From the first line of the data down to the line bearing "se encontram em zoos.", output every line exactly and include no pictures.
═════ INPUT
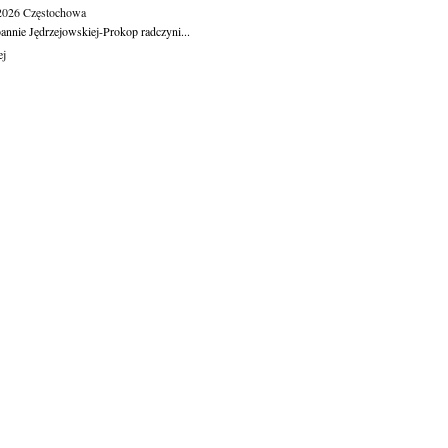
.2026
Częstochowa
oannie Jędrzejowskiej-Prokop radczyni...
ej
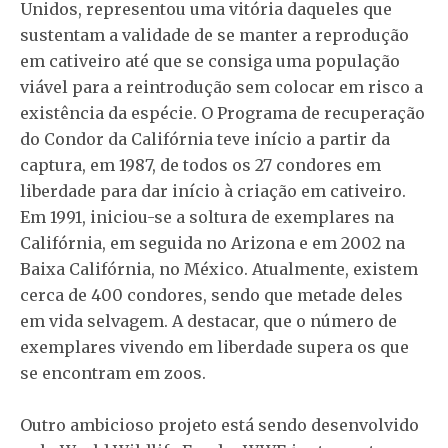
Unidos, representou uma vitória daqueles que
sustentam a validade de se manter a reprodução
em cativeiro até que se consiga uma população
viável para a reintrodução sem colocar em risco a
existência da espécie. O Programa de recuperação
do Condor da Califórnia teve início a partir da
captura, em 1987, de todos os 27 condores em
liberdade para dar início à criação em cativeiro.
Em 1991, iniciou-se a soltura de exemplares na
Califórnia, em seguida no Arizona e em 2002 na
Baixa Califórnia, no México. Atualmente, existem
cerca de 400 condores, sendo que metade deles
em vida selvagem. A destacar, que o número de
exemplares vivendo em liberdade supera os que
se encontram em zoos.
Outro ambicioso projeto está sendo desenvolvido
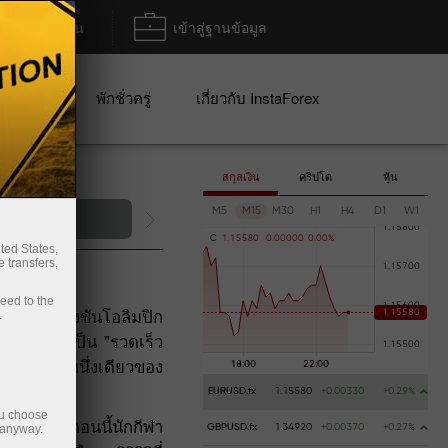
ฝาก/ถอน
เข้าสู่ฐานข้อมูล
ปญ
พักชั่วครู่
เกี่ยวกับ InstaForex
สกุลเงิน
คริปโต
หุ้น
M5
M15
M30
H1
H4
D1
W1
การฝากเงิน
C
1
.
1
5
5
8
0
0
.
0
0
0
0
0
0
.
0
0
%
ted States,
 transfers,
ceed to the
น้าการแข่งขันโอลิมปิก
.
ลังจากที่เป็น "รวดเร็ว
รรวมเป็นหนึ่งเดียวของ
EURUSD.fx
1.15580
+0.00330
+0.29%
ou choose
เดียวกัน ตอนนี้นักกีฬา
 anyway.
GBPUSD.fx
1.34920
+0.00370
+0.27%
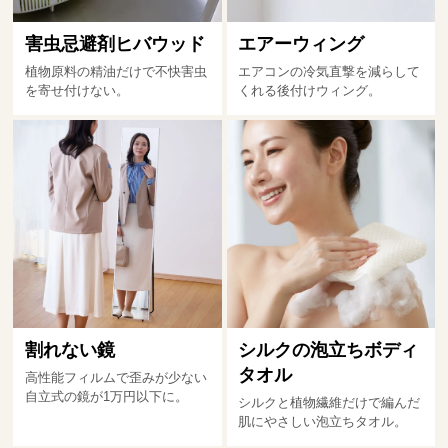
害虫忌避剤ヒバウッド
エアーウィング
植物原料の精油だけで不快害虫
エアコンの冷気直撃を減らして
を寄せ付けない。
くれる後付けウィング。
割れない鏡
シルクの泡立ちボディ
タオル
高性能フィルムで歪みが少ない
自立式の鏡が1万円以下に。
シルクと植物繊維だけで編んだ
肌にやさしい泡立ちタオル。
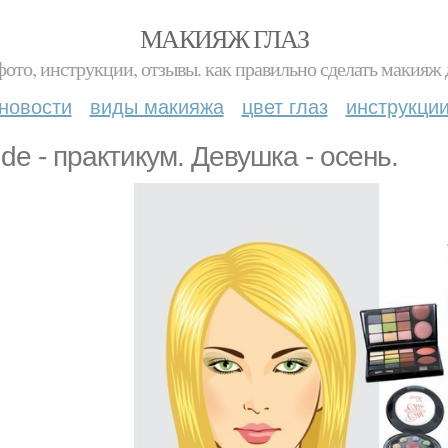
МАКИЯЖ ГЛАЗ
фото, инструкции, отзывы. как правильно сделать макияж д
новости
виды макияжа
цвет глаз
инструкци
nde - практикум. Девушка - осень.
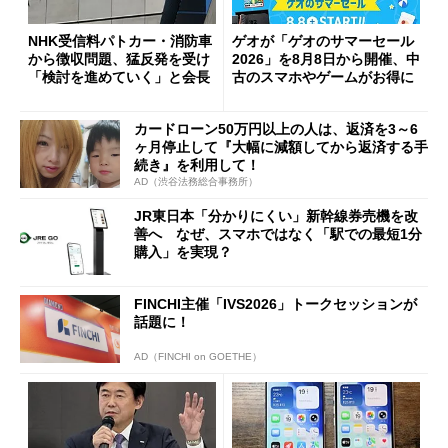
NHK受信料パトカー・消防車
ゲオが「ゲオのサマーセール
から徴収問題、猛反発を受け
2026」を8月8日から開催、中
「検討を進めていく」と会長
古のスマホやゲームがお得に
カードローン50万円以上の人は、返済を3～6
ヶ月停止して『大幅に減額してから返済する手
続き』を利用して！
AD（渋谷法務総合事務所）
JR東日本「分かりにくい」新幹線券売機を改
善へ なぜ、スマホではなく「駅での最短1分
購入」を実現？
FINCHI主催「IVS2026」トークセッションが
話題に！
AD（FINCHI on GOETHE）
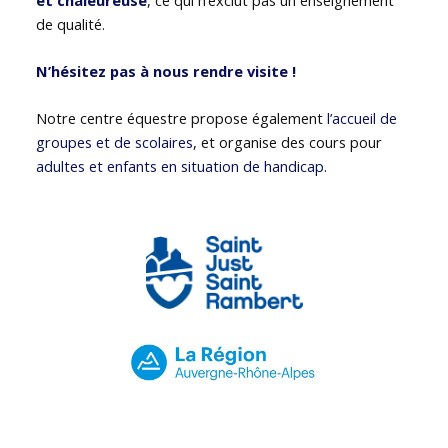
de qualité.
N’hésitez pas à nous rendre visite !
Notre centre équestre propose également
l’accueil de
groupes et de scolaires
, et organise des cours pour
adultes et enfants en situation de handicap
.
══════════
§ **WRITTEN SOLUTION**
.2026
Częstochowa
oannie Jędrzejowskiej-Prokop radczyni...
ej
Unidos, representou uma vitória daqueles que
sustentam a validade de se manter a reprodução
em cativeiro até que se consiga uma população
viável para a reintrodução sem colocar em risco a
existência da espécie. O Programa de recuperação
do Condor da Califórnia teve início a partir da
captura, em 1987, de todos os 27 condores em
liberdade para dar início à criação em cativeiro.
Em 1991, iniciou-se a soltura de exemplares na
Califórnia, em seguida no Arizona e em 2002 na
Baixa Califórnia, no México. Atualmente, existem
cerca de 400 condores, sendo que metade deles
em vida selvagem. A destacar, que o número de
exemplares vivendo em liberdade supera os que
se encontram em zoos.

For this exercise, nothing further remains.